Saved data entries
::::

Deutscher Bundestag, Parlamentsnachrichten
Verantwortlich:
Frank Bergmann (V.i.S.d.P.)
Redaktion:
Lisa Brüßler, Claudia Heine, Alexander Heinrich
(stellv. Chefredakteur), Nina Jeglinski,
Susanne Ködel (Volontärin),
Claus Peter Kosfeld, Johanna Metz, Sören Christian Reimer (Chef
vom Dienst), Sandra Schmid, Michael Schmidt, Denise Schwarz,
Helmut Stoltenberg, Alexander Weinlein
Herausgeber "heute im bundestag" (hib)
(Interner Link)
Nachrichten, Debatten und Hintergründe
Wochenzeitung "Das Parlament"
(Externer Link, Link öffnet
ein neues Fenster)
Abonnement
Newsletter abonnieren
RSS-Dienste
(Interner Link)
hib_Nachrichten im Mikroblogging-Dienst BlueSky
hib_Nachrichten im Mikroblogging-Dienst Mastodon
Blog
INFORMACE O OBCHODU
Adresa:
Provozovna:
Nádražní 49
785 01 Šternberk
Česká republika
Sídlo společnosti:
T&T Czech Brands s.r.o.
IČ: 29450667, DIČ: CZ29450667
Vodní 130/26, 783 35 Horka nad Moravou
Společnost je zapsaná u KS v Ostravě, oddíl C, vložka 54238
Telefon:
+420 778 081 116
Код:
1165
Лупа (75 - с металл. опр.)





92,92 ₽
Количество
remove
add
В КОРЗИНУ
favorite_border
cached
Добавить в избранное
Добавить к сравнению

::::

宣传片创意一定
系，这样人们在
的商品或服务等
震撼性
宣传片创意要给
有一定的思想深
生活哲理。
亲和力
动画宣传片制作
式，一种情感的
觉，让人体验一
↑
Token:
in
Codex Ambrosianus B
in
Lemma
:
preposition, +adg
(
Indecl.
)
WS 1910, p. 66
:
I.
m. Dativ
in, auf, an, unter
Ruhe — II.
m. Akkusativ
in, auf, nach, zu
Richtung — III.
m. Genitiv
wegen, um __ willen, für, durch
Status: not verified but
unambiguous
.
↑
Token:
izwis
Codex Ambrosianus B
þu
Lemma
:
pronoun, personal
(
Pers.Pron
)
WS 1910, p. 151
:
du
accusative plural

::::

YOUR TASK: Retype the portion of the data above that starts on the line with "(Externer Link, Link öffnet" and finishes on the line with "Добавить к сравнению", including both of those lines.

WRITTEN ANSWER:
(Externer Link, Link öffnet
ein neues Fenster)
Abonnement
Newsletter abonnieren
RSS-Dienste
(Interner Link)
hib_Nachrichten im Mikroblogging-Dienst BlueSky
hib_Nachrichten im Mikroblogging-Dienst Mastodon
Blog
INFORMACE O OBCHODU
Adresa:
Provozovna:
Nádražní 49
785 01 Šternberk
Česká republika
Sídlo společnosti:
T&T Czech Brands s.r.o.
IČ: 29450667, DIČ: CZ29450667
Vodní 130/26, 783 35 Horka nad Moravou
Společnost je zapsaná u KS v Ostravě, oddíl C, vložka 54238
Telefon:
+420 778 081 116
Код:
1165
Лупа (75 - с металл. опр.)





92,92 ₽
Количество
remove
add
В КОРЗИНУ
favorite_border
cached
Добавить в избранное
Добавить к сравнению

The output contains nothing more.